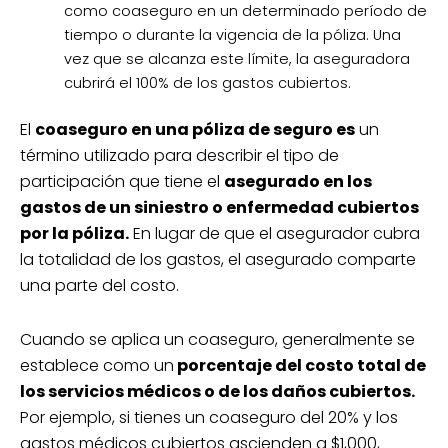
como coaseguro en un determinado período de
tiempo o durante la vigencia de la póliza. Una
vez que se alcanza este límite, la aseguradora
cubrirá el 100% de los gastos cubiertos.
El
coaseguro en una póliza de seguro es
un
término utilizado para describir el tipo de
participación que tiene el
asegurado en los
gastos de un siniestro o enfermedad cubiertos
por la póliza.
En lugar de que el asegurador cubra
la totalidad de los gastos, el asegurado comparte
una parte del costo.
Cuando se aplica un coaseguro, generalmente se
establece como un
porcentaje del costo total de
los servicios médicos o de los daños cubiertos.
Por ejemplo, si tienes un coaseguro del 20% y los
gastos médicos cubiertos ascienden a $1,000,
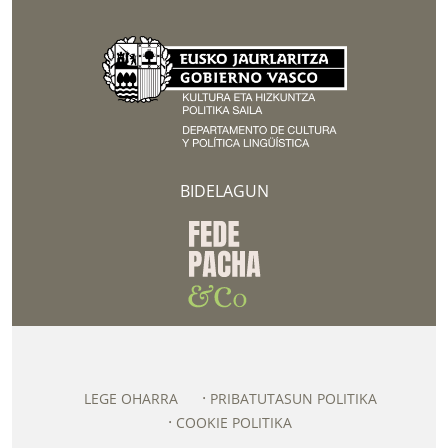
BIDELAGUN
LEGE OHARRA
PRIBATUTASUN POLITIKA
COOKIE POLITIKA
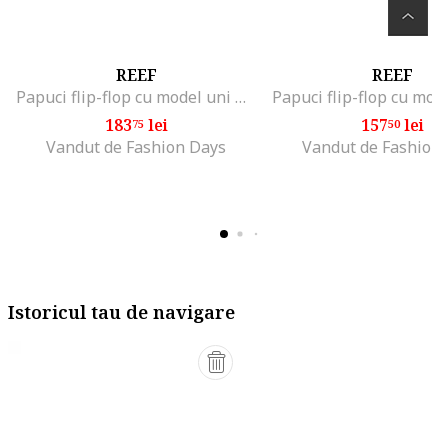
REEF
REEF
Papuci flip-flop cu model uni Bliss Nights, Maro bronz deschis
183
lei
157
lei
75
50
Vandut de Fashion Days
Vandut de Fashion
Istoricul tau de navigare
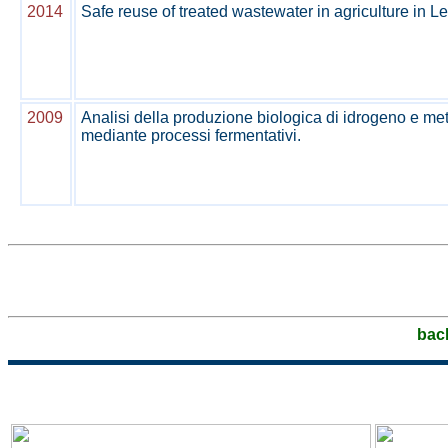
2014
Safe reuse of treated wastewater in agriculture in L
2009
Analisi della produzione biologica di idrogeno e me
mediante processi fermentativi.
bac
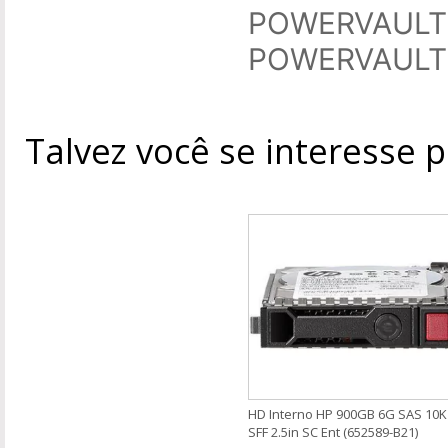
POWERVAULT
POWERVAULT
Talvez você se interesse 
HD Interno HP 900GB 6G SAS 10K
SFF 2.5in SC Ent (652589-B21)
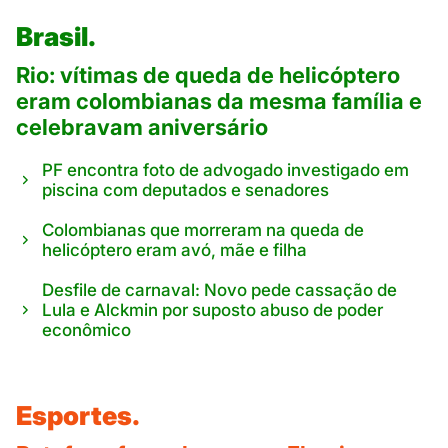
Brasil.
Rio: vítimas de queda de helicóptero
eram colombianas da mesma família e
celebravam aniversário
PF encontra foto de advogado investigado em
piscina com deputados e senadores
Colombianas que morreram na queda de
helicóptero eram avó, mãe e filha
Desfile de carnaval: Novo pede cassação de
Lula e Alckmin por suposto abuso de poder
econômico
Esportes.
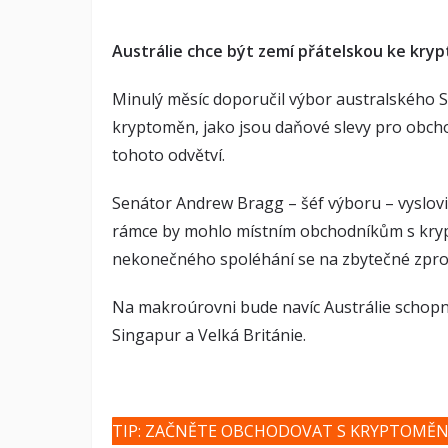
Austrálie chce být zemí přátelskou ke kr
Minulý měsíc doporučil výbor australského Se
kryptoměn, jako jsou daňové slevy pro obchod
tohoto odvětví.
Senátor Andrew Bragg – šéf výboru – vyslovi
rámce by mohlo místním obchodníkům s kryp
nekonečného spoléhání se na zbytečné zpro
Na makroúrovni bude navíc Austrálie schop
Singapur a Velká Británie.
TIP: ZAČNĚTE OBCHODOVAT S KRYPTOMĚ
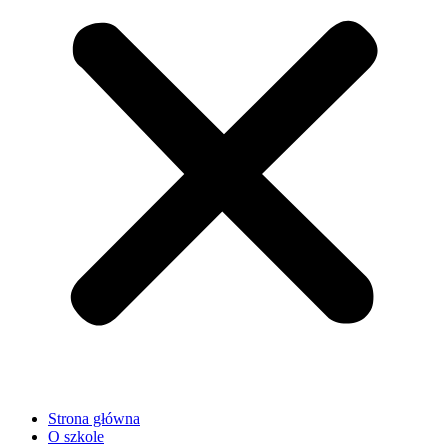
Strona główna
O szkole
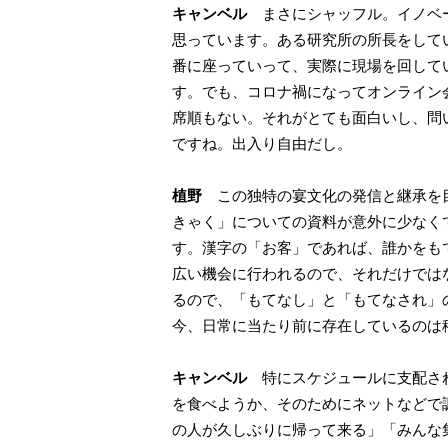
キャンベル
まさにシャッフル。イノベー
思っています。ある研究所の所長をして
番に座っていって、実際に現場を回して
す。でも、コロナ禍になってオンライン
席順もない。それがとても面白いし、問
ですね。出入り自由だし。
植野
この独特の宴文化の発信と継承を目
きゃく」についての資料が意外に少なく
す。漢字の「お客」であれば、誰かをもて
広い機会に行われるので、それだけでは
るので、「もてなし」と「もてなされ」
今、日常に当たり前に存在しているのは
キャンベル
特にスケジュールに支配され
を食べようか、そのためにネットなどで
の人が久しぶりに帰って来る」「みんな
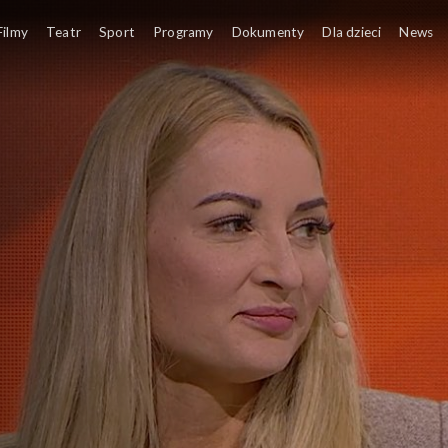
Filmy
Teatr
Sport
Programy
Dokumenty
Dla dzieci
News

++++++

Work task | The line containing "porcentaje del costo total de" marks where the copy ends; print every line before it from the start of the records, and that line too, but no pictures.

Exercise response |
como coaseguro en un determinado período de
tiempo o durante la vigencia de la póliza. Una
vez que se alcanza este límite, la aseguradora
cubrirá el 100% de los gastos cubiertos.
El
coaseguro en una póliza de seguro es
un
término utilizado para describir el tipo de
participación que tiene el
asegurado en los
gastos de un siniestro o enfermedad cubiertos
por la póliza.
En lugar de que el asegurador cubra
la totalidad de los gastos, el asegurado comparte
una parte del costo.
Cuando se aplica un coaseguro, generalmente se
establece como un
porcentaje del costo total de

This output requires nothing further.